I have been programming since I was around 5 years old. It all started when my grandmother, your typical conservative southern christian with this spontaneous liberal streak that comes from out of the middle-of-fucking nowhere, bought one of the first consumer computers put on the market: the ole so lovely TRS-80. This computer, in short, was just a keyboard (the computer part was in the keyboard) that you plugged into a television set. It had no disk drives to speak of, no real operating system, and when you turned it on, it just gave you a BASIC prompt (on that god-awful, eye scorching green background). It did however, have a tape recorder that you could use to save your data onto (using an audio cassette tape).
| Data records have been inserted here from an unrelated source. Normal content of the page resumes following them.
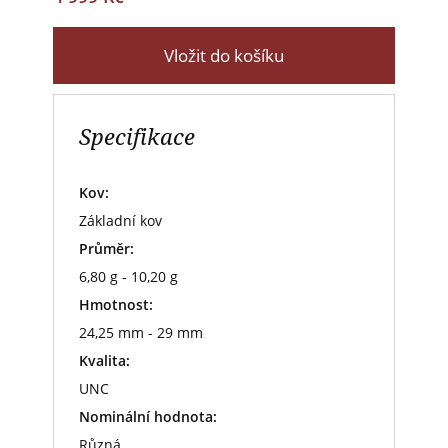
Vložit do košíku
Specifikace
Kov:
Základní kov
Průměr:
6,80 g - 10,20 g
Hmotnost:
24,25 mm - 29 mm
Kvalita:
UNC
Nominální hodnota:
Různá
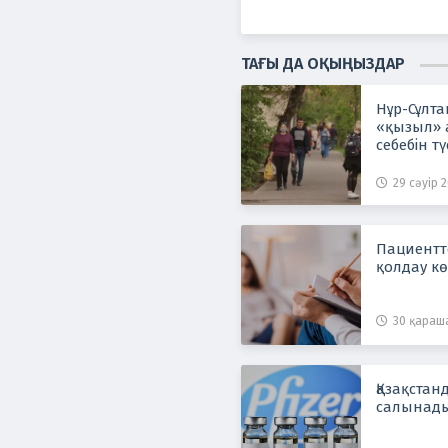
ТАҒЫ ДА ОҚЫҢЫЗДАР
Нұр-Сұлта
«қызыл» а
себебін тү
29 сәуір 2
Пациентт
қолдау к
30 қараша
Қазақстан
салынад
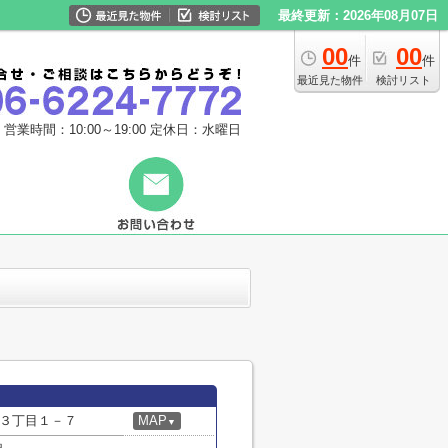
最終更新：2026年08月07日
00
00
件
件
最近見た物件
検討リスト
営業時間：10:00～19:00
定休日：水曜日
３丁目１－７
MAP
▼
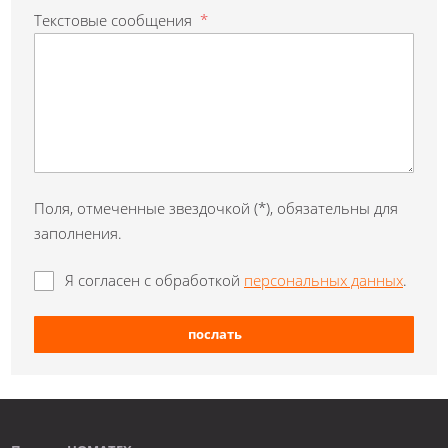
Текстовые сообщения
*
Поля, отмеченные звездочкой (*), обязательны для
заполнения.
Я согласен с обработкой
персональных данных
.
послать
Форма не
может быть
отправлено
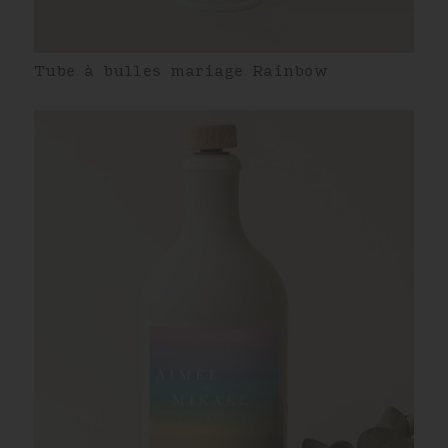
Tube à bulles mariage Rainbow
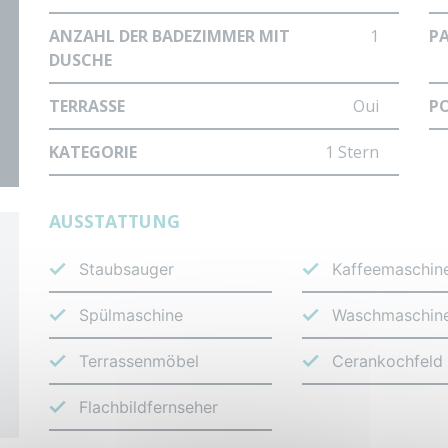
ANZAHL DER BADEZIMMER MIT
1
P
DUSCHE
TERRASSE
Oui
P
KATEGORIE
1 Stern
AUSSTATTUNG
Staubsauger
Kaffeemaschin
Spülmaschine
Waschmaschin
Terrassenmöbel
Cerankochfeld
Flachbildfernseher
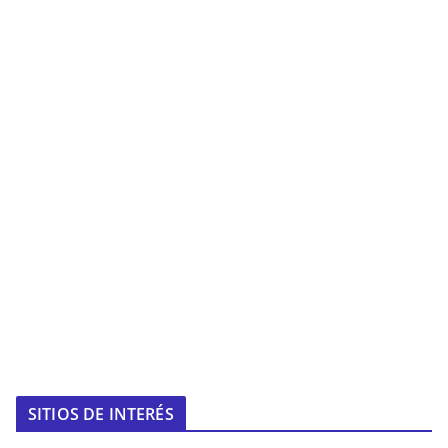
SITIOS DE INTERÉS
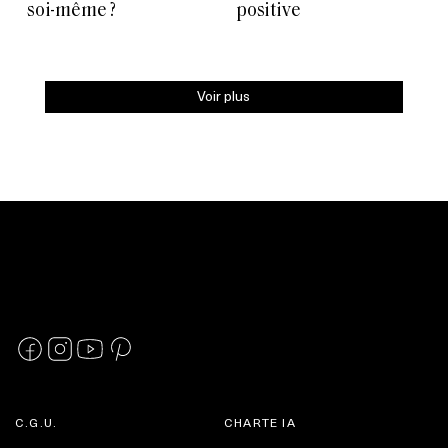
soi-même ?
positive
Voir plus
C.G.U.
CHARTE IA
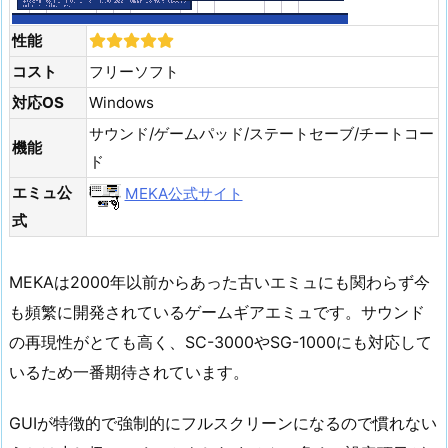
性能
コスト
フリーソフト
対応OS
Windows
サウンド/ゲームパッド/ステートセーブ/チートコー
機能
ド
エミュ公
MEKA公式サイト
式
MEKAは2000年以前からあった古いエミュにも関わらず今
も頻繁に開発されているゲームギアエミュです。サウンド
の再現性がとても高く、SC-3000やSG-1000にも対応して
いるため一番期待されています。
GUIが特徴的で強制的にフルスクリーンになるので慣れない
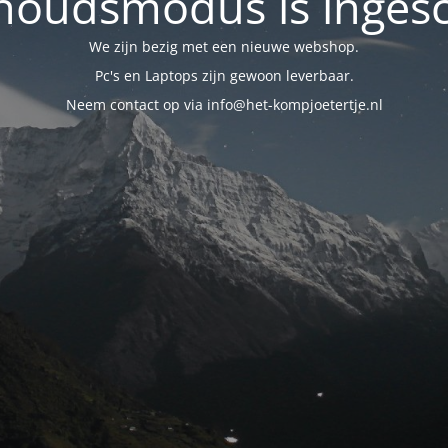
oudsmodus is inges
We zijn bezig met een nieuwe webshop.
Pc's en Laptops zijn gewoon leverbaar.
Neem contact op via info@het-kompjoetertje.nl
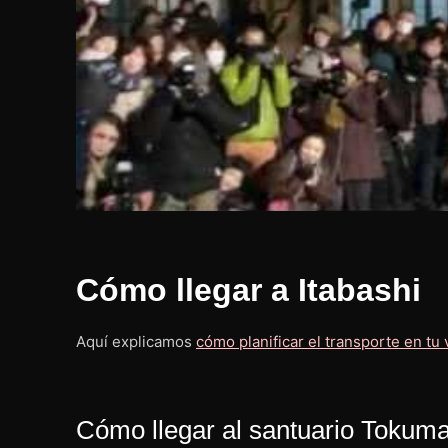
Cómo llegar a Itabashi
Aquí explicamos
cómo planificar el transporte en tu 
Cómo llegar al santuario Tokuma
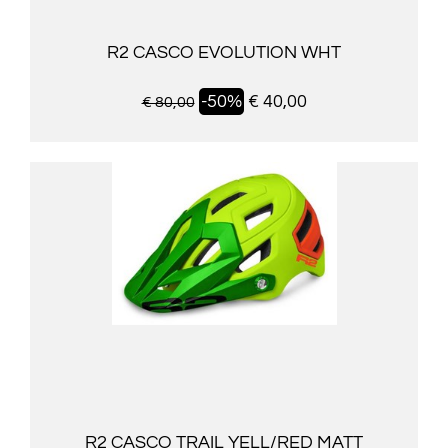
R2 CASCO EVOLUTION WHT
-50%
€ 40,00
€ 80,00
R2 CASCO TRAIL YELL/RED MATT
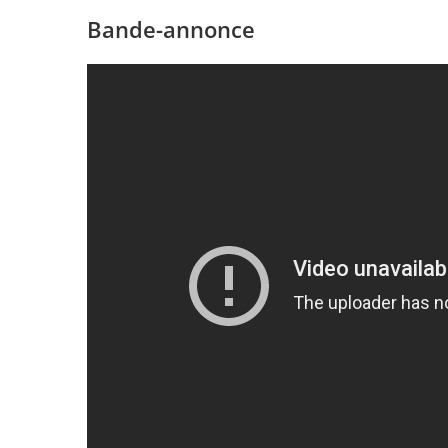
Bande-annonce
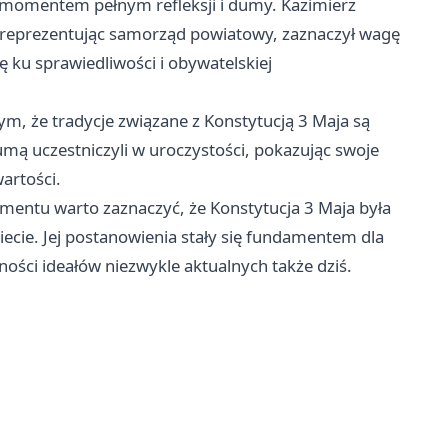
momentem pełnym refleksji i dumy. Kazimierz
, reprezentując samorząd powiatowy, zaznaczył wagę
ę ku sprawiedliwości i obywatelskiej
ym, że tradycje związane z Konstytucją 3 Maja są
mą uczestniczyli w uroczystości, pokazując swoje
artości.
entu warto zaznaczyć, że Konstytucja 3 Maja była
ecie. Jej postanowienia stały się fundamentem dla
ści ideałów niezwykle aktualnych także dziś.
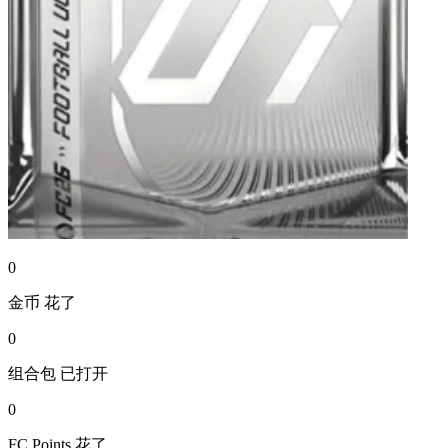
0
金币
花了
0
组合包
已打开
0
FC Points
花了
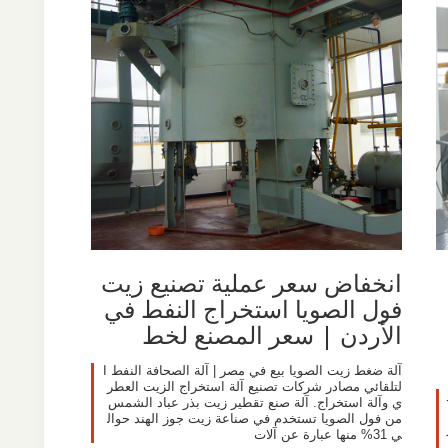
انخفاض سعر عملية تصنيع زيت
فول الصويا استخراج النفط في
الأردن | سعر المصنع لخط
آلة ضغط زيت الصويا بيع في مصر | آلة الصحافة النفط ا
لتلقائي مصادر شركات تصنيع آلة استخراج الزيت العطر
ي وآلة استخراج. آلة صنع تقطير زيت بذر عباد الشمس
من فول الصويا تستخدم في صناعة زيت جوز الهند حوال
ي 31% منها عبارة عن آلات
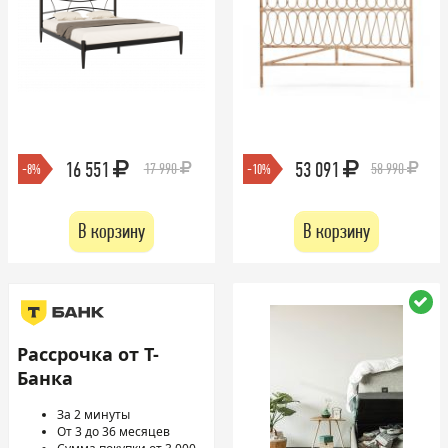
16 551
53 091
17 990
58 990
-8%
-10%
В корзину
В корзину
Рассрочка от Т-
Банка
За 2 минуты
От 3 до 36 месяцев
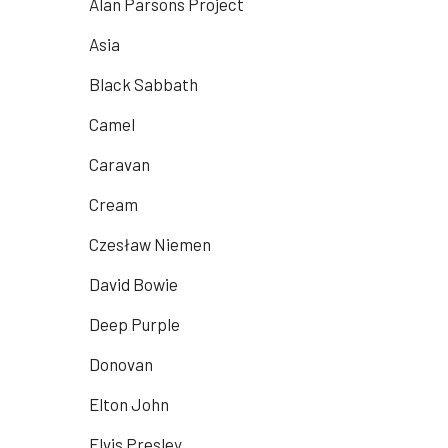
Alan Parsons Project
Asia
Black Sabbath
Camel
Caravan
Cream
Czesław Niemen
David Bowie
Deep Purple
Donovan
Elton John
Elvis Presley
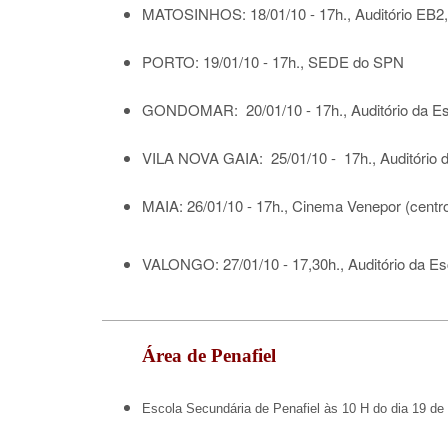
MATOSINHOS: 18/01/10 - 17h., Auditório EB2,
PORTO: 19/01/10 - 17h., SEDE do SPN
GONDOMAR: 20/01/10 - 17h., Auditório da E
VILA NOVA GAIA: 25/01/10 - 17h., Auditório 
MAIA: 26/01/10 - 17h., Cinema Venepor (centr
VALONGO: 27/01/10 - 17,30h., Auditório da E
Área de Penafiel
Escola Secundária de Penafiel às 10 H do dia 19 de 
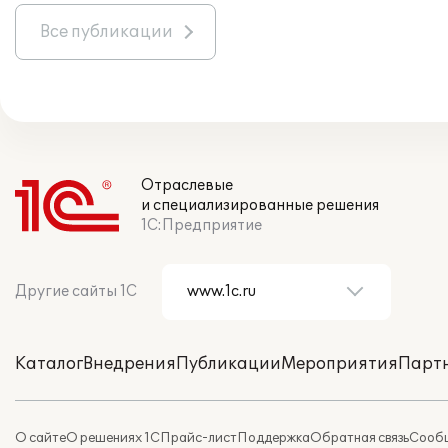
Все публикации
Отраслевые
и специализированные решения
1С:Предприятие
Другие сайты 1С
Каталог
Внедрения
Публикации
Мероприятия
Парт
О сайте
О решениях 1С
Прайс-лист
Поддержка
Обратная связь
Сообщ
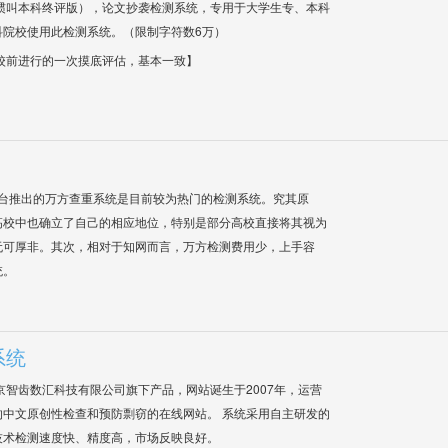
惯叫本科终评版），论文抄袭检测系统，专用于大学生专、本科
科院校使用此检测系统。（限制字符数6万）
校前进行的一次摸底评估，基本一致】
平台推出的万方查重系统是目前较为热门的检测系统。究其原
高校中也确立了自己的相应地位，特别是部分高校直接将其视为
无可厚非。其次，相对于知网而言，万方检测费用少，上手容
统。
系统
是北京智齿数汇科技有限公司旗下产品，网站诞生于2007年，运营
中文原创性检查和预防剽窃的在线网站。 系统采用自主研发的
技术检测速度快、精度高，市场反映良好。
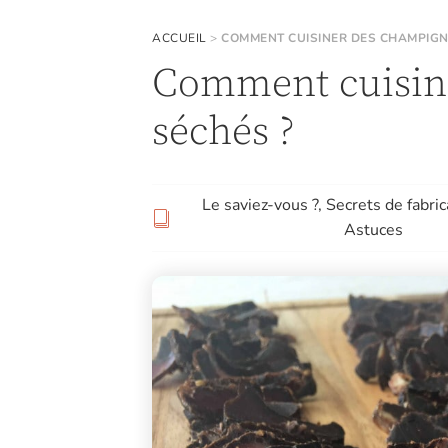
ACCUEIL
>
COMMENT CUISINER DES CHAMPIGN
Comment cuisin
séchés ?
Le saviez-vous ?
,
Secrets de fabric
Astuces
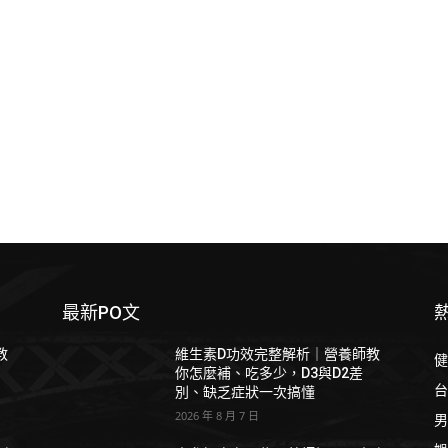
最新PO文
教
維生素D功效完整解析｜營養師教
健
你怎麼補、吃多少，D3與D2差
台
別、缺乏症狀一次搞懂
2026 年 8 月 7 日
男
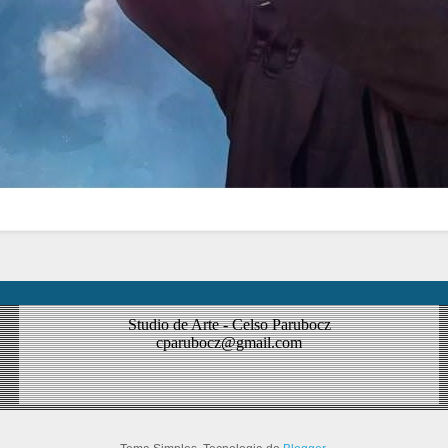
Studio de Arte - Celso Parubocz
cparubocz@gmail.com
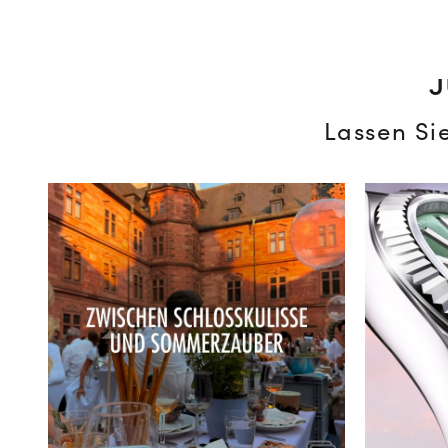
J
Lassen Si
Which of course you did, because after typing on the TRS-80 for more than an hour you inevitably ran out of memory. The TRS-80 only had 4 KB of RAM.
Side note: I am still fascinated by the tape recorder because essentially, the technology was the foundation for the modem, thus bulletin board services, message boards, thus the Internet, email, thus ADSL, eventually fiber, and this whole ridiculous networked world we live in now. It was technology way before its time. Computers could talk from the time computers hit the store shelves.
So, being that the green screen got boring rather quickly, I started entering the programs from the book it came with line for line, running them, and staying impressed for like five minuets before I just moved on to the next program. Before I knew it I was done with the entire book — and was bored again. So I started fiddling. I found I could change text in programs to make it say raunchy things (well, raunchy for a 5 year-old). Before I knew it, I was making my own programs.
My brother would sit down with me and a piece of graph paper and he would draw out a grid for a text-based adventure game. He would mark out where the bottomless pits and monsters would be, where the doors would be, the keys, and I would just sit back nodding my head at his creative genius. 30 minuets to an hour later we would have our game, I would save it on tape, and if we were really, really lucky, we could even load it back in and play it again. Those tapes were notoriously bad for losing data.
One more quick tangent: I found out later that I had reversed all the “East” and “West” commands in the games we made so the programs were essentially a mirror image of what my brother designed. In other words, I could program in BASIC, but the whole “East/West” thing? No, too much.
Inevitably this story will continue, to the detriment of all three of you reading.